(2024-05-16)
-
Homography 是把一张照片变到另一个视角下
ex: 桌子上放着一张 照片,从不同视角去看,除了正视,从其他视角看,看到照片里的内容就变形了。
- 注意:必须是照片,不要关注照片里的 3D 物体。 Homography 就是描述从不同角度看 照片,看到的照片的样子。 不论你从哪看,它就只是一个平面,所以斜着看照片,上面的内容就会拉伸收缩:比如上面的字放大缩小,一个正方形变成梯形。 变换视角时,不会出现物体间的遮挡,因为只是在分析一个 平面。

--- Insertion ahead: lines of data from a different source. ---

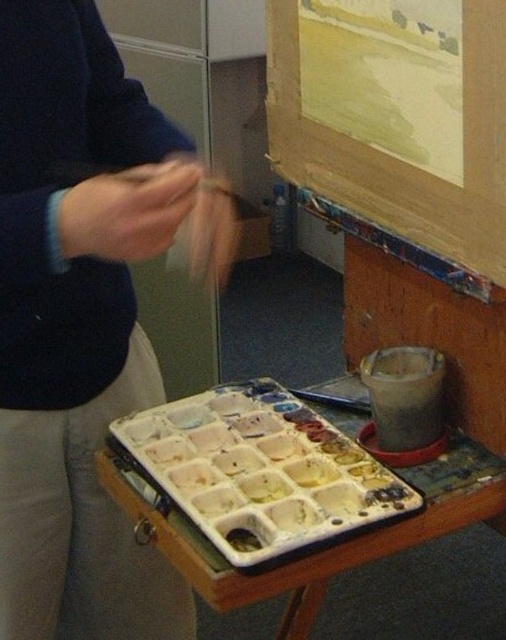 Between matte black sweater at upper left and white matte plastic tray at lower center, which one appears on the right side from the viewer's perspective?

Positioned to the right is white matte plastic tray at lower center.

Between point (7, 371) and point (263, 516), which one is positioned in front?

Point (263, 516)

The image size is (506, 640). What are the coordinates of `matte black sweater at upper left` in the screenshot? It's located at (76, 324). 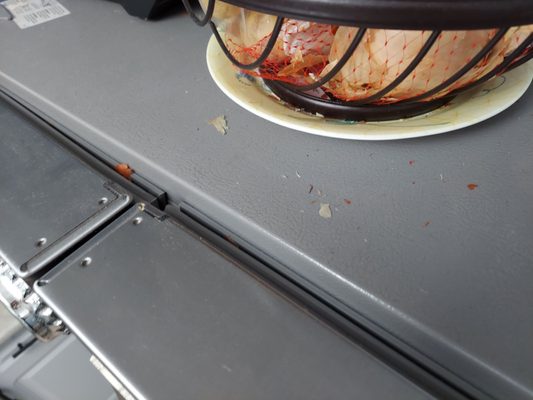 Find the location of a particular element. This screenshot has width=533, height=400. knob is located at coordinates (24, 296). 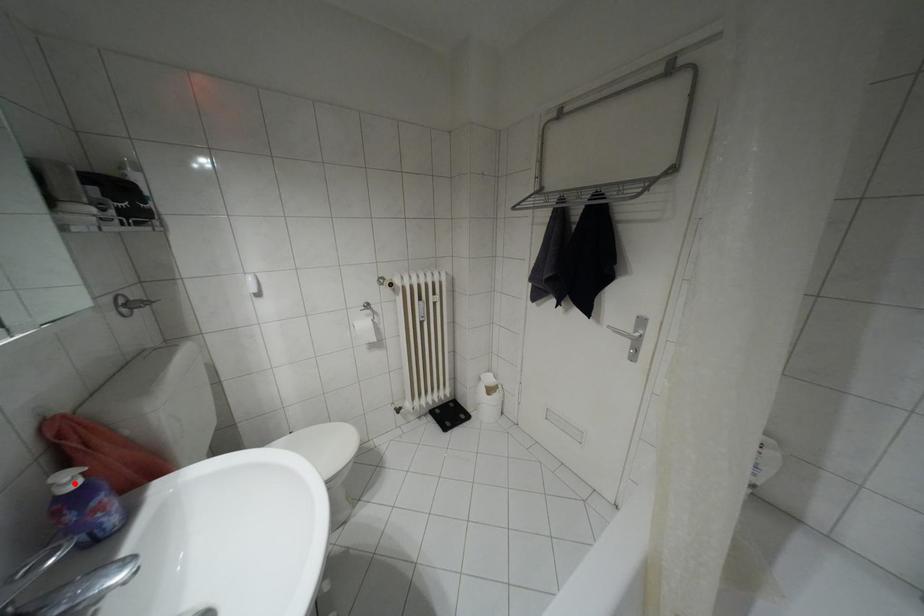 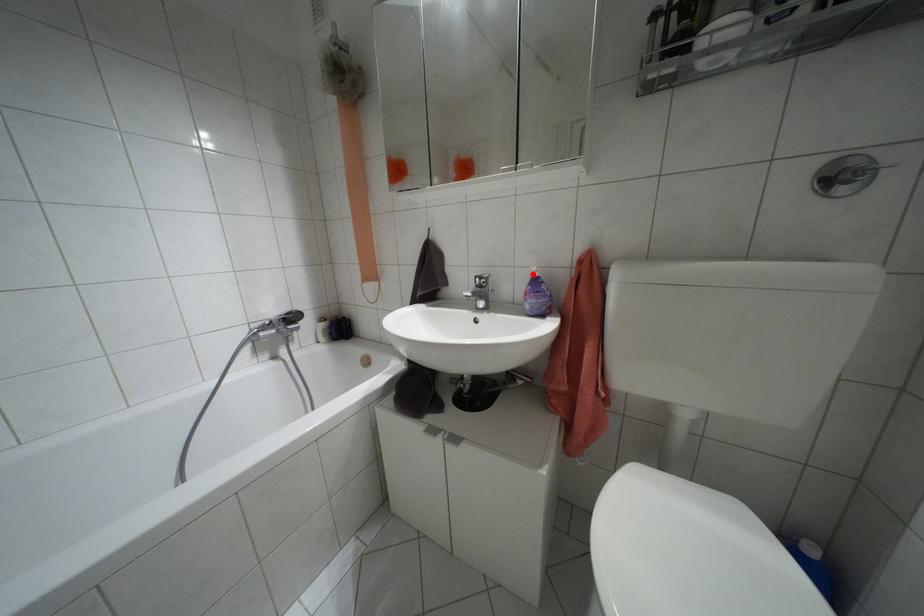 I am providing you with two images of the same scene from different viewpoints. A red point is marked on the first image and another point is marked on the second image. Is the marked point in image1 the same physical position as the marked point in image2?

Yes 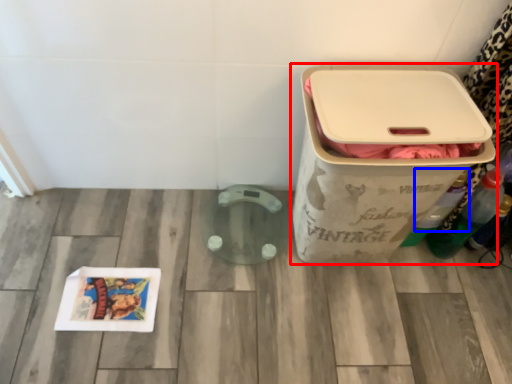 Question: Which object appears farthest to the camera in this image, waste container (highlighted by a red box) or bottle (highlighted by a blue box)?

Choices:
 (A) waste container
 (B) bottle

Answer: (B) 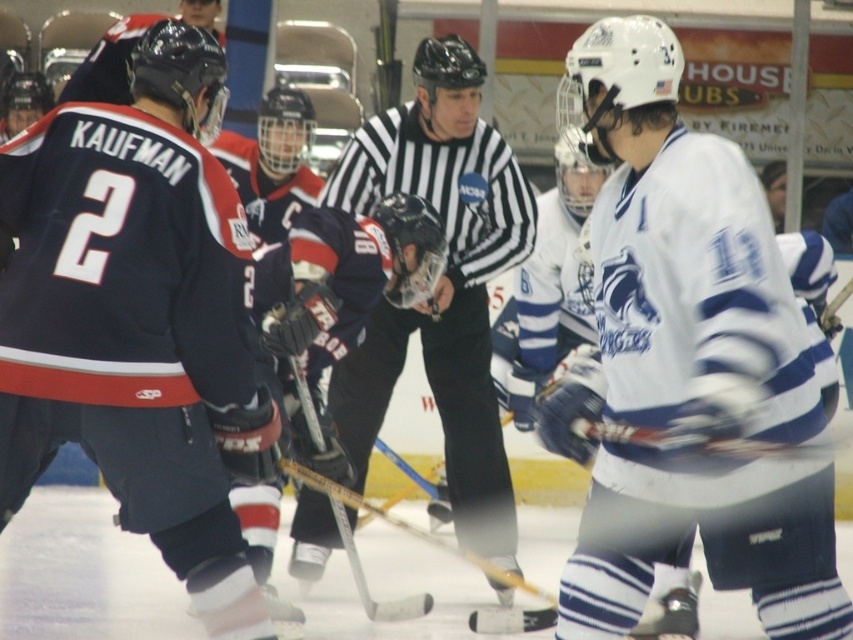 Question: Which of the following is the closest to the observer?

Choices:
 (A) wooden hockey stick at center
 (B) black and white striped shirt at center

Answer: (A)

Question: Where is black and white striped shirt at center located in relation to wooden hockey stick at center in the image?

Choices:
 (A) left
 (B) right

Answer: (B)

Question: Which of the following is the closest to the observer?

Choices:
 (A) (376, 413)
 (B) (349, 544)

Answer: (B)

Question: Is black and white striped shirt at center below wooden hockey stick at center?

Choices:
 (A) yes
 (B) no

Answer: (B)

Question: Which object appears farthest from the camera in this image?

Choices:
 (A) black and white striped shirt at center
 (B) wooden hockey stick at center

Answer: (A)

Question: Is black and white striped shirt at center wider than wooden hockey stick at center?

Choices:
 (A) yes
 (B) no

Answer: (A) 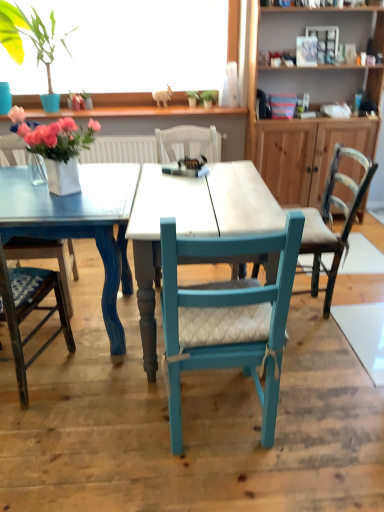 Question: Considering the relative positions of matte pink flowers at left and blue fabric cushioned chair at left, arranged as the 2th chair when viewed from the left, in the image provided, is matte pink flowers at left in front of blue fabric cushioned chair at left, arranged as the 2th chair when viewed from the left,?

Choices:
 (A) no
 (B) yes

Answer: (A)

Question: Considering the relative sizes of matte pink flowers at left and blue fabric cushioned chair at left, arranged as the 2th chair when viewed from the left, in the image provided, is matte pink flowers at left thinner than blue fabric cushioned chair at left, arranged as the 2th chair when viewed from the left,?

Choices:
 (A) no
 (B) yes

Answer: (B)

Question: Can you confirm if matte pink flowers at left is positioned to the left of blue fabric cushioned chair at left, arranged as the 2th chair when viewed from the left?

Choices:
 (A) yes
 (B) no

Answer: (B)

Question: Is matte pink flowers at left outside blue fabric cushioned chair at left, arranged as the 2th chair when viewed from the left?

Choices:
 (A) yes
 (B) no

Answer: (A)

Question: Considering the relative sizes of matte pink flowers at left and blue fabric cushioned chair at left, marked as the third chair in a right-to-left arrangement, in the image provided, is matte pink flowers at left wider than blue fabric cushioned chair at left, marked as the third chair in a right-to-left arrangement,?

Choices:
 (A) no
 (B) yes

Answer: (A)

Question: Looking at their shapes, would you say white wood table at center is wider or thinner than green leafy plant at upper left?

Choices:
 (A) wide
 (B) thin

Answer: (A)

Question: Considering their positions, is white wood table at center located in front of or behind green leafy plant at upper left?

Choices:
 (A) behind
 (B) front

Answer: (B)

Question: From a real-world perspective, relative to green leafy plant at upper left, is white wood table at center vertically above or below?

Choices:
 (A) below
 (B) above

Answer: (A)

Question: Is point (142, 291) closer or farther from the camera than point (36, 55)?

Choices:
 (A) farther
 (B) closer

Answer: (B)

Question: Considering the positions of point (210, 221) and point (342, 244), is point (210, 221) closer or farther from the camera than point (342, 244)?

Choices:
 (A) farther
 (B) closer

Answer: (B)

Question: Is white wood table at center wider or thinner than teal fabric chair at center, the 1th chair positioned from the right?

Choices:
 (A) wide
 (B) thin

Answer: (A)

Question: From a real-world perspective, is white wood table at center physically located above or below teal fabric chair at center, placed as the 4th chair when sorted from left to right?

Choices:
 (A) below
 (B) above

Answer: (A)

Question: From the image's perspective, is white wood table at center above or below teal fabric chair at center, placed as the 4th chair when sorted from left to right?

Choices:
 (A) above
 (B) below

Answer: (B)

Question: From the image's perspective, is white wood table at center above or below blue fabric cushioned chair at left, marked as the third chair in a right-to-left arrangement?

Choices:
 (A) below
 (B) above

Answer: (B)

Question: From their relative heights in the image, would you say white wood table at center is taller or shorter than blue fabric cushioned chair at left, marked as the third chair in a right-to-left arrangement?

Choices:
 (A) tall
 (B) short

Answer: (B) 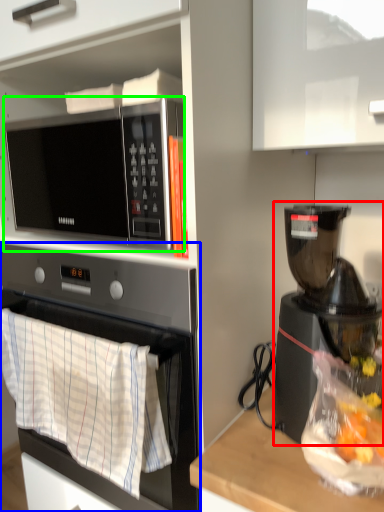 Question: Estimate the real-world distances between objects in this image. Which object is farther from coffee maker (highlighted by a red box), oven (highlighted by a blue box) or microwave oven (highlighted by a green box)?

Choices:
 (A) oven
 (B) microwave oven

Answer: (B) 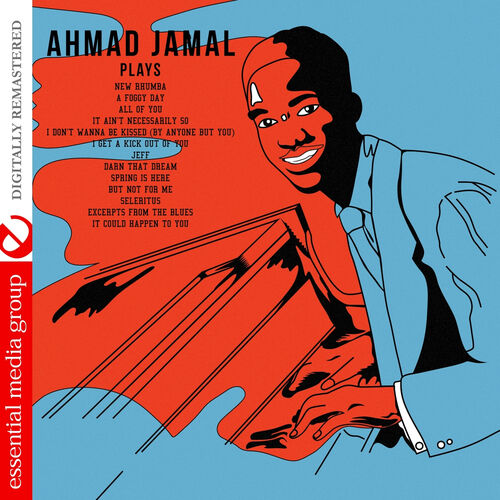 I want to click on animated piano ets, so click(291, 450), click(288, 402). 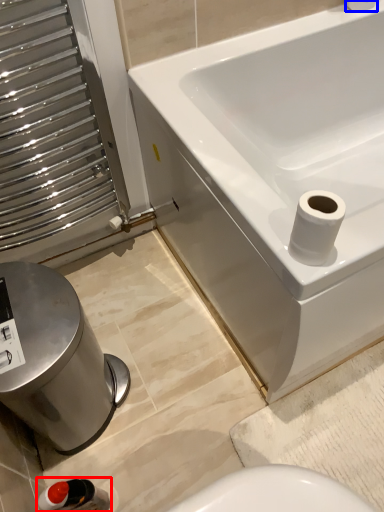 Question: Which point is closer to the camera, plumbing fixture (highlighted by a red box) or toilet paper (highlighted by a blue box)?

Choices:
 (A) plumbing fixture
 (B) toilet paper

Answer: (A) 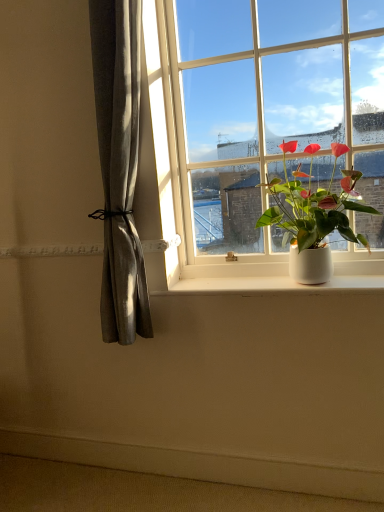 Question: Is the position of white glossy window at upper center more distant than that of green matte plant at right?

Choices:
 (A) yes
 (B) no

Answer: (A)

Question: Is white glossy window at upper center smaller than green matte plant at right?

Choices:
 (A) yes
 (B) no

Answer: (B)

Question: Is white glossy window at upper center wider than green matte plant at right?

Choices:
 (A) yes
 (B) no

Answer: (B)

Question: From the image's perspective, is white glossy window at upper center over green matte plant at right?

Choices:
 (A) no
 (B) yes

Answer: (B)

Question: Is green matte plant at right completely or partially inside white glossy window at upper center?

Choices:
 (A) no
 (B) yes

Answer: (A)

Question: Considering the positions of green matte plant at right and white smooth ledge at lower center in the image, is green matte plant at right taller or shorter than white smooth ledge at lower center?

Choices:
 (A) tall
 (B) short

Answer: (A)

Question: From the image's perspective, is green matte plant at right positioned above or below white smooth ledge at lower center?

Choices:
 (A) below
 (B) above

Answer: (B)

Question: Would you say green matte plant at right is to the left or to the right of white smooth ledge at lower center in the picture?

Choices:
 (A) right
 (B) left

Answer: (A)

Question: Is green matte plant at right bigger or smaller than white smooth ledge at lower center?

Choices:
 (A) small
 (B) big

Answer: (B)

Question: Considering the positions of white glossy window at upper center and white smooth window sill at lower center in the image, is white glossy window at upper center bigger or smaller than white smooth window sill at lower center?

Choices:
 (A) big
 (B) small

Answer: (A)

Question: Is point (311, 138) closer or farther from the camera than point (311, 287)?

Choices:
 (A) closer
 (B) farther

Answer: (B)

Question: From a real-world perspective, relative to white smooth window sill at lower center, is white glossy window at upper center vertically above or below?

Choices:
 (A) below
 (B) above

Answer: (B)

Question: Is white glossy window at upper center wider or thinner than white smooth window sill at lower center?

Choices:
 (A) thin
 (B) wide

Answer: (B)

Question: Based on their sizes in the image, would you say white smooth window sill at lower center is bigger or smaller than white glossy window at upper center?

Choices:
 (A) big
 (B) small

Answer: (B)

Question: From the image's perspective, is white smooth window sill at lower center positioned above or below white glossy window at upper center?

Choices:
 (A) above
 (B) below

Answer: (B) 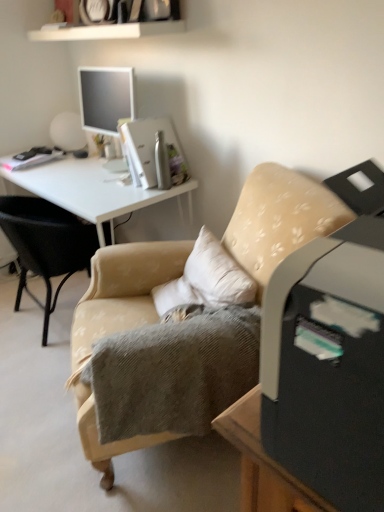 The image size is (384, 512). What do you see at coordinates (93, 190) in the screenshot? I see `white glossy desk at upper left` at bounding box center [93, 190].

How much space does beige fabric chair at center, marked as the second chair in a left-to-right arrangement, occupy vertically?

beige fabric chair at center, marked as the second chair in a left-to-right arrangement, is 95.10 centimeters tall.

What do you see at coordinates (118, 328) in the screenshot? I see `beige fabric chair at center, which ranks as the 1th chair in right-to-left order` at bounding box center [118, 328].

What do you see at coordinates (46, 244) in the screenshot?
I see `beige fabric chair at center, which appears as the 2th chair when viewed from the right` at bounding box center [46, 244].

This screenshot has width=384, height=512. In order to click on white glossy desk at upper left in this screenshot , I will do `click(93, 190)`.

From a real-world perspective, which is physically above, beige fabric chair at center, which ranks as the first chair in left-to-right order, or white glossy desk at upper left?

white glossy desk at upper left.

Is beige fabric chair at center, which appears as the 2th chair when viewed from the right, positioned beyond the bounds of white glossy desk at upper left?

No, beige fabric chair at center, which appears as the 2th chair when viewed from the right, is not entirely external to white glossy desk at upper left.

Is point (59, 275) in front of point (41, 175)?

Yes.

Considering the sizes of beige fabric chair at center, which ranks as the first chair in left-to-right order, and white glossy desk at upper left in the image, is beige fabric chair at center, which ranks as the first chair in left-to-right order, taller or shorter than white glossy desk at upper left?

In the image, beige fabric chair at center, which ranks as the first chair in left-to-right order, appears to be shorter than white glossy desk at upper left.

From the picture: Measure the distance from beige fabric chair at center, which ranks as the first chair in left-to-right order, to beige fabric chair at center, which ranks as the 1th chair in right-to-left order.

They are 25.07 inches apart.

From a real-world perspective, which object rests below the other?

From a 3D spatial view, beige fabric chair at center, which appears as the 2th chair when viewed from the right, is below.

Locate an element on the screen. chair below the beige fabric chair at center, marked as the second chair in a left-to-right arrangement (from a real-world perspective) is located at coordinates (46, 244).

Considering the sizes of objects beige fabric chair at center, which appears as the 2th chair when viewed from the right, and beige fabric chair at center, which ranks as the 1th chair in right-to-left order, in the image provided, who is wider, beige fabric chair at center, which appears as the 2th chair when viewed from the right, or beige fabric chair at center, which ranks as the 1th chair in right-to-left order,?

beige fabric chair at center, which ranks as the 1th chair in right-to-left order.

From a real-world perspective, which is physically above, beige fabric chair at center, marked as the second chair in a left-to-right arrangement, or beige fabric chair at center, which appears as the 2th chair when viewed from the right?

In real-world perspective, beige fabric chair at center, marked as the second chair in a left-to-right arrangement, is above.

Is beige fabric chair at center, marked as the second chair in a left-to-right arrangement, spatially inside beige fabric chair at center, which ranks as the first chair in left-to-right order, or outside of it?

The correct answer is: outside.

Considering the positions of objects beige fabric chair at center, marked as the second chair in a left-to-right arrangement, and beige fabric chair at center, which appears as the 2th chair when viewed from the right, in the image provided, who is behind, beige fabric chair at center, marked as the second chair in a left-to-right arrangement, or beige fabric chair at center, which appears as the 2th chair when viewed from the right,?

beige fabric chair at center, which appears as the 2th chair when viewed from the right, is more distant.

Based on the photo, how different are the orientations of beige fabric chair at center, marked as the second chair in a left-to-right arrangement, and beige fabric chair at center, which ranks as the first chair in left-to-right order, in degrees?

Homography warps two images to a common plane, or maps a pixel from a camera plane to another camera plane.
-
A pixel can be mapped to another camera because the 2 pixels are the projections of a common 3D point.
-
Homography warps the images captured from different angles, observing a common plane at a certain depth, to a unified viewpoint for stitching or other applications.
-
A homography corresponds to only one depth. If the image doesn’t only capture a plane at a certain depth, the part with a deviated depth will be distorted in the warped image. Thus, solving homographies requires specifying depth.
-
Homography relation is built based on the pose transformation between two cameras, and a depth embodied by a co-observed point or a co-observed plane. Or it can be sovled from 4 pairs of matched pixels.
-
Specifically, two cameras are connected via the 2 camera-space coordinates conversion for a depth-known co-observed 3D point.
-
The conversion can be represented by two camera’s poses in the world space, or the direct transformation from one camera to the other.
-
The depth of the co-observed 3D point can be given by specifying either the z-coordinate directly or a plane (𝐧,d) indirectly.
-
-
(2023-12-19) Two scenarios for homography: stitching images based on a co-observed plane, and transferring viewpoint for a plane surface. They both rely on the observed plane.
Two Cameras
The homography matrix is solved based on matching points in a pair of images.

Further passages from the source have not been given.